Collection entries
== Segment start ==

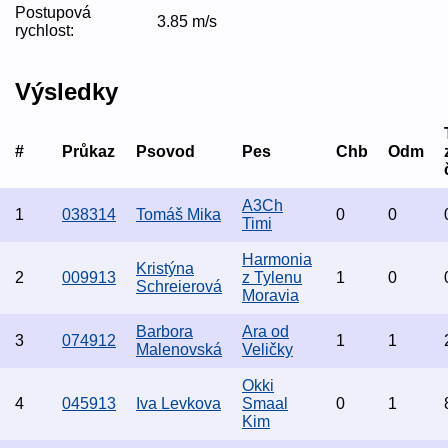
Postupová
3.85 m/s
rychlost:
Výsledky
#
Průkaz
Psovod
Pes
Chb
Odm
A3Ch
1
038314
Tomáš Mika
0
0
Timi
Harmonia
Kristýna
2
009913
z Tylenu
1
0
Schreierová
Moravia
Barbora
Ara od
3
074912
1
1
Malenovská
Veličky
Okki
4
045913
Iva Levkova
Smaal
0
1
Kim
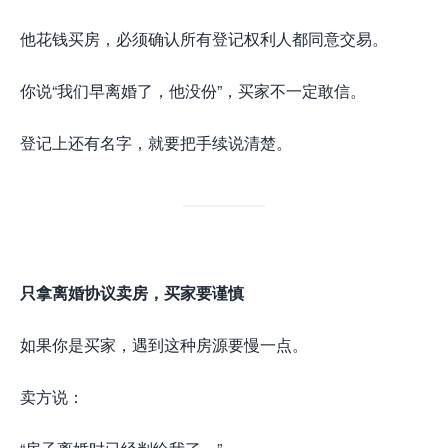
他花钱买房，必须确认所有登记权利人都同意交易。
你说“我们早离婚了，他没份”，买家不一定敢信。
登记上还有名字，就要把手续说清楚。
只拿离婚协议卖房，买家要谨慎
如果你是买家，遇到这种房源要慢一点。
卖方说：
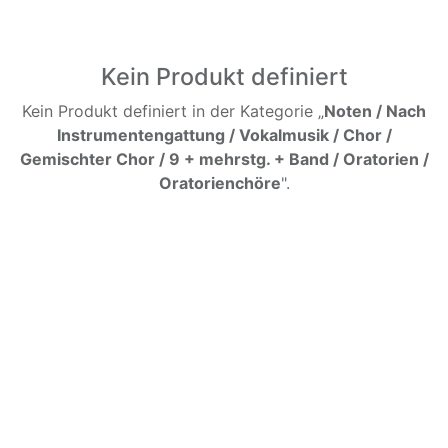
Kein Produkt definiert
Kein Produkt definiert in der Kategorie „
Noten / Nach
Instrumentengattung / Vokalmusik / Chor /
Gemischter Chor / 9 + mehrstg. + Band / Oratorien /
Oratorienchöre
".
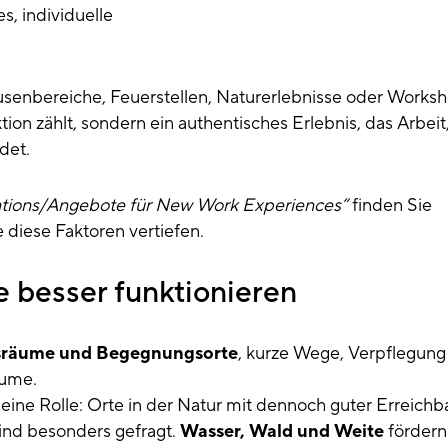
s, individuelle
enbereiche, Feuerstellen, Naturerlebnisse oder Worksh
tion zählt, sondern ein authentisches Erlebnis, das Arbeit
det.
tions/Angebote für New Work Experiences“
finden Sie
 diese Faktoren vertiefen.
besser funktionieren
räume und Begegnungsorte
, kurze Wege, Verpflegung
äume.
ne Rolle: Orte in der Natur mit dennoch guter Erreichba
 sind besonders gefragt.
Wasser, Wald und Weite
fördern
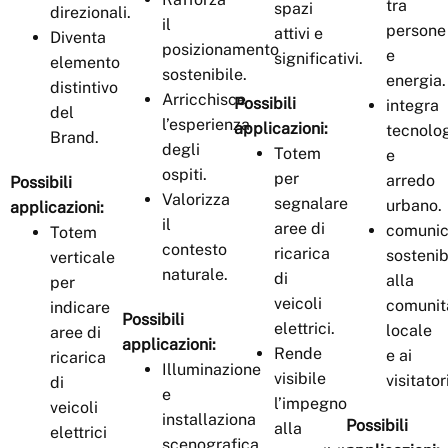
tra
spazi
direzionali.
il
persone
attivi e
Diventa
posizionamento
e
significativi.
elemento
sostenibile.
energia.
distintivo
Arricchisce
Possibili
integra
del
l’esperienza
applicazioni:
tecnolo
Brand.
degli
Totem
e
ospiti.
per
arredo
Possibili
Valorizza
segnalare
urbano.
applicazioni:
il
aree di
comuni
Totem
contesto
ricarica
sostenib
verticale
naturale.
di
alla
per
veicoli
comunit
indicare
Possibili
elettrici.
locale
aree di
applicazioni:
Rende
e ai
ricarica
Illuminazione
visibile
visitatori
di
e
l’impegno
veicoli
installaziona
Possibili
alla
elettrici
scenografica.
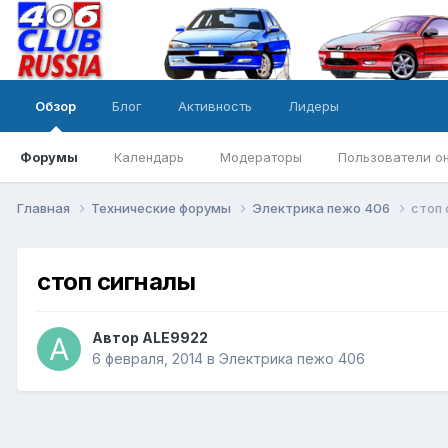
Обзор
Блог
Активность
Лидеры
Форумы
Календарь
Модераторы
Пользователи о
Главная
Технические форумы
Электрика пежо 406
стоп
стоп сигналы
Автор
ALE9922
6 февраля, 2014
в
Электрика пежо 406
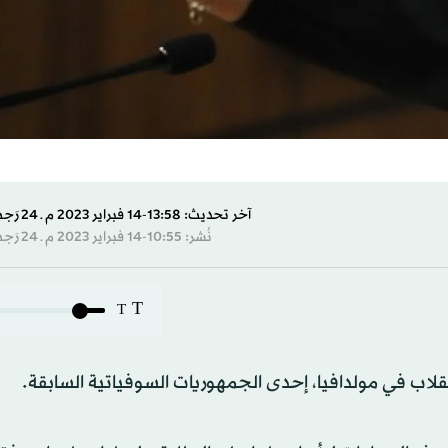
آخر تحديث: 13:58-14 فبراير 2023 م ـ 24 رَجب 1444 هـ
نُشر: 10:55-14 فبراير 2023 م ـ 24 رَجب 1444 هـ
T
T
لاب في مولدافيا، إحدى الجمهوريات السوفياتية السابقة.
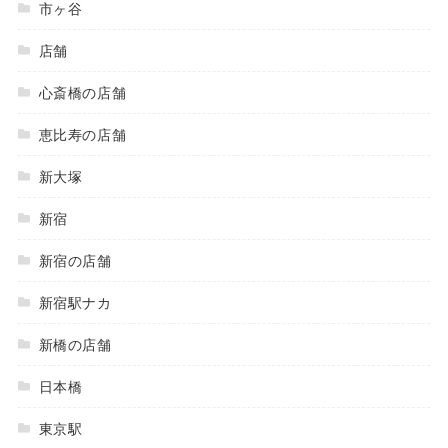
市ヶ谷
店舗
心斎橋の店舗
恵比寿の店舗
新大塚
新宿
新宿の店舗
新宿駅ナカ
新橋の店舗
日本橋
東京駅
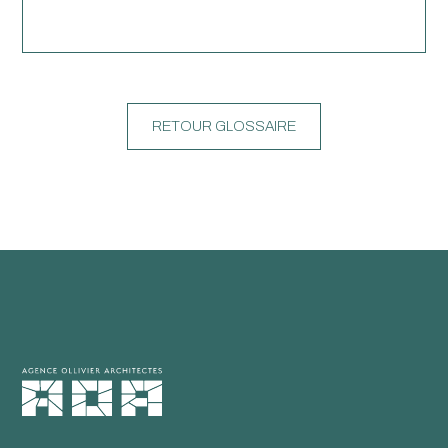
RETOUR GLOSSAIRE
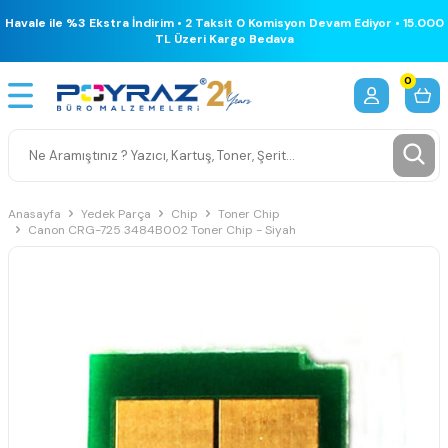
Havale ile %3 Ekstra İndirim • 2 Taksit 0 Komisyon Devam Ediyor • 15.000
TL Üzeri Kargo Bedava
0
Anasayfa
Yedek Parça
Chip
Toner Chip
Canon CRG-725 3484B002 Toner Chip - Siyah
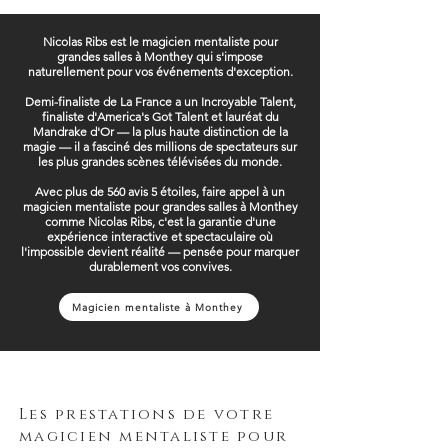
Nicolas Ribs est le magicien mentaliste pour
grandes salles à Monthey qui s'impose
naturellement pour vos événements d'exception.
Demi-finaliste de La France a un Incroyable Talent,
finaliste d'America's Got Talent et lauréat du
Mandrake d'Or — la plus haute distinction de la
magie — il a fasciné des millions de spectateurs sur
les plus grandes scènes télévisées du monde.
Avec plus de 560 avis 5 étoiles, faire appel à un
magicien mentaliste pour grandes salles à Monthey
comme Nicolas Ribs, c'est la garantie d'une
expérience interactive et spectaculaire où
l'impossible devient réalité — pensée pour marquer
durablement vos convives.
Magicien mentaliste à Monthey
Les prestations de votre
magicien mentaliste pour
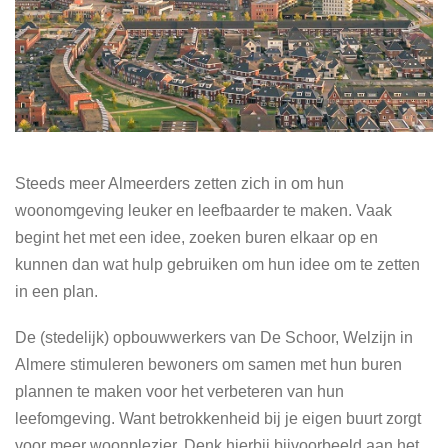
Steeds meer Almeerders zetten zich in om hun
woonomgeving leuker en leefbaarder te maken. Vaak
begint het met een idee, zoeken buren elkaar op en
kunnen dan wat hulp gebruiken om hun idee om te zetten
in een plan.
De (stedelijk) opbouwwerkers van De Schoor, Welzijn in
Almere stimuleren bewoners om samen met hun buren
plannen te maken voor het verbeteren van hun
leefomgeving. Want betrokkenheid bij je eigen buurt zorgt
voor meer woonplezier. Denk hierbij bijvoorbeeld aan het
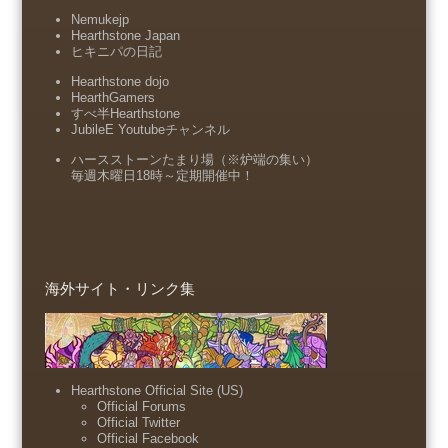
Nemukejp
Hearthstone Japan
ヒキニパの日記
Hearthstone dojo
HearthGamers
すべ半Hearthstone
JubileE Youtubeチャンネル
ハースストーンたまり場（※炉端の集い）
毎週木曜日18時～定期開催中！
海外サイト・リンク集
Hearthstone Official Site (US)
Official Forums
Official Twitter
Official Facebook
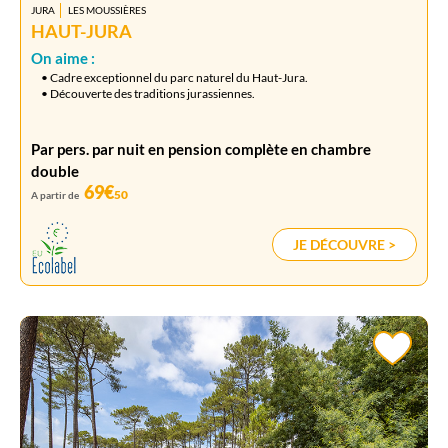
JURA
LES MOUSSIÈRES
HAUT-JURA
On aime :
• Cadre exceptionnel du parc naturel du Haut-Jura.
• Découverte des traditions jurassiennes.
Par pers. par nuit en pension complète en chambre
double
69€
50
A partir de
JE DÉCOUVRE >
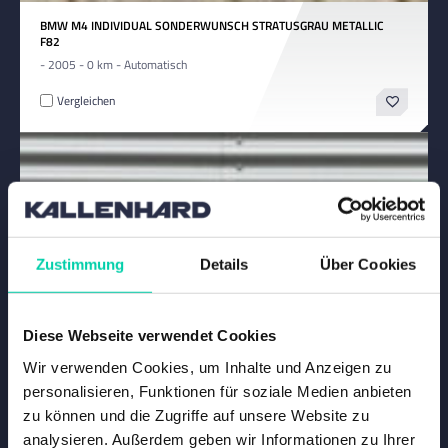
BMW M4 INDIVIDUAL SONDERWUNSCH STRATUSGRAU METALLIC
F82
- 2005 - 0 km - Automatisch
Vergleichen
Zustimmung
Details
Über Cookies
Diese Webseite verwendet Cookies
Wir verwenden Cookies, um Inhalte und Anzeigen zu
personalisieren, Funktionen für soziale Medien anbieten
zu können und die Zugriffe auf unsere Website zu
analysieren. Außerdem geben wir Informationen zu Ihrer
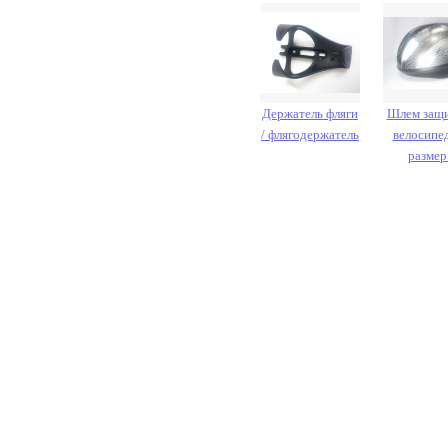
Держатель фляги
Шлем защ
/ флягодержатель
велосипе
размер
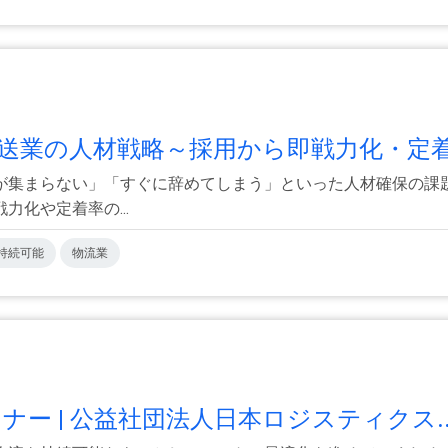
運送業の人材戦略～採用から即戦力化・定着.
が集まらない」「すぐに辞めてしまう」といった人材確保の課
化や定着率の...
持続可能
物流業
ナー | 公益社団法人日本ロジスティクス..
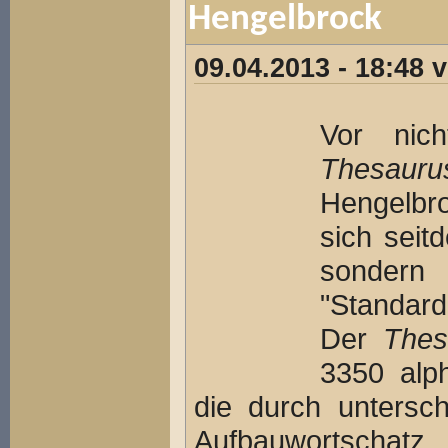
Hengelbrock
09.04.2013 - 18:48
Vor nich
Thesauru
Hengelbro
sich seit
sondern
"Standard
Der
Thes
3350 alp
die durch untersc
Aufbauwortschatz 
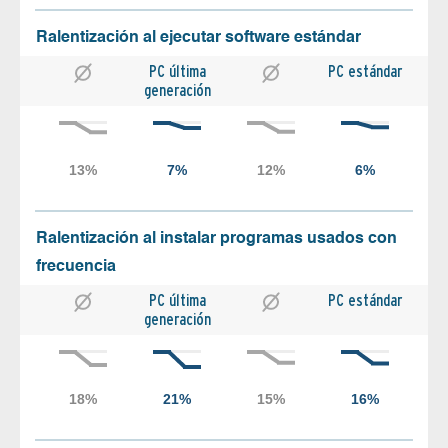
Ralentización al ejecutar software estándar
PC última
PC estándar
generación
Ralentización al instalar programas usados con
frecuencia
PC última
PC estándar
generación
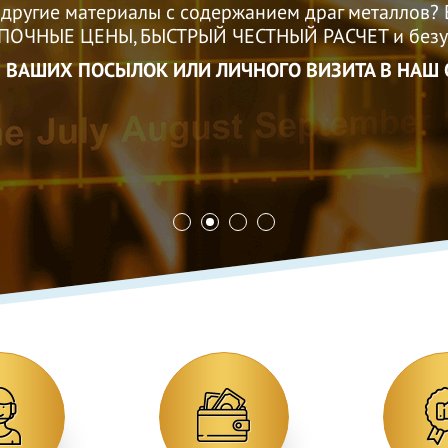
 любой точки Рос
 другие материалы с содержанием драг металлов? 
ПОЧНЫЕ ЦЕНЫ, БЫСТРЫЙ ЧЕСТНЫЙ РАСЧЕТ и безуп
 ВАШИХ ПОСЫЛОК ИЛИ ЛИЧНОГО ВИЗИТА В НАШ 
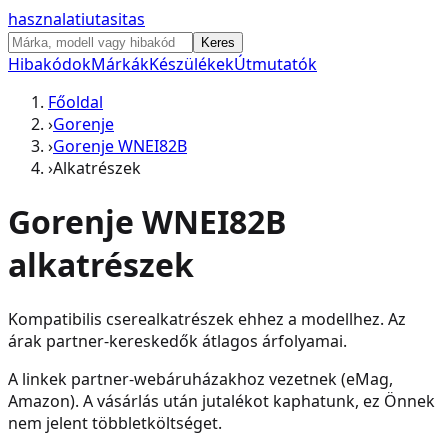
hasznalati
utasitas
Keres
Hibakódok
Márkák
Készülékek
Útmutatók
Főoldal
›
Gorenje
›
Gorenje WNEI82B
›
Alkatrészek
Gorenje WNEI82B
alkatrészek
Kompatibilis cserealkatrészek ehhez a modellhez. Az
árak partner-kereskedők átlagos árfolyamai.
A linkek partner-webáruházakhoz vezetnek (eMag,
Amazon). A vásárlás után jutalékot kaphatunk, ez Önnek
nem jelent többletköltséget.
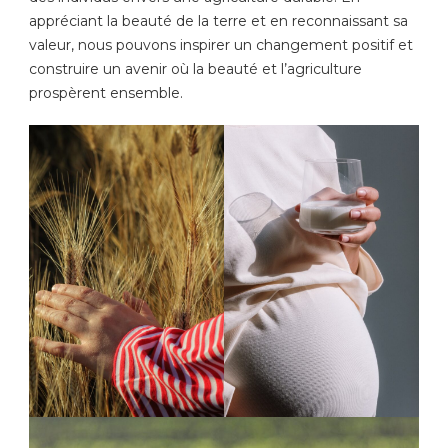
appréciant la beauté de la terre et en reconnaissant sa
valeur, nous pouvons inspirer un changement positif et
construire un avenir où la beauté et l’agriculture
prospèrent ensemble.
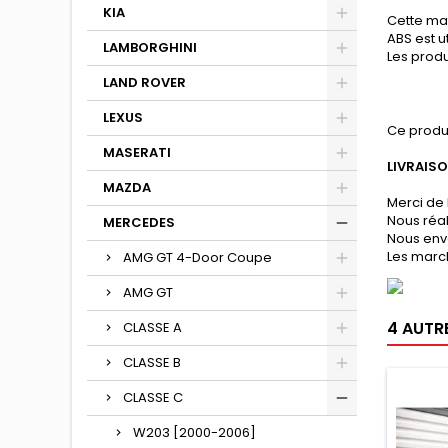
KIA
Cette mat
ABS est u
LAMBORGHINI
Les produ
LAND ROVER
LEXUS
Ce produ
MASERATI
LIVRAIS
MAZDA
Merci de 
Nous réa
MERCEDES
Nous env
Les march
AMG GT 4-Door Coupe
AMG GT
4 AUTR
CLASSE A
CLASSE B
CLASSE C
W203 [2000-2006]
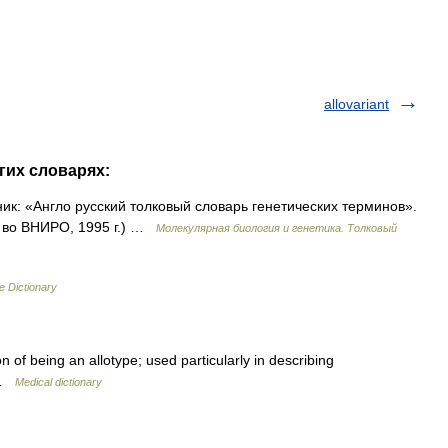
allovariant
угих словарях:
ник: «Англо русский толковый словарь генетических терминов».
д во ВНИРО, 1995 г.) …
Молекулярная биология и генетика. Толковый
e Dictionary
on of being an allotype; used particularly in describing
s …
Medical dictionary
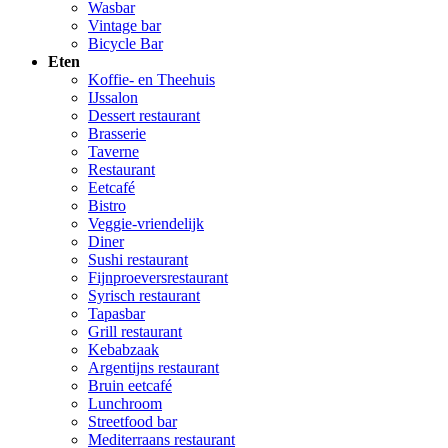
Wasbar
Vintage bar
Bicycle Bar
Eten
Koffie- en Theehuis
IJssalon
Dessert restaurant
Brasserie
Taverne
Restaurant
Eetcafé
Bistro
Veggie-vriendelijk
Diner
Sushi restaurant
Fijnproeversrestaurant
Syrisch restaurant
Tapasbar
Grill restaurant
Kebabzaak
Argentijns restaurant
Bruin eetcafé
Lunchroom
Streetfood bar
Mediterraans restaurant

== Segment end ==

▶ **TASK INSTRUCTIONS**:
Pull out the lines above in which the word "definiert" appears.

▶ **EXPECTED ANSWER**:
Kein Produkt definiert
Kein Produkt definiert in der Kategorie „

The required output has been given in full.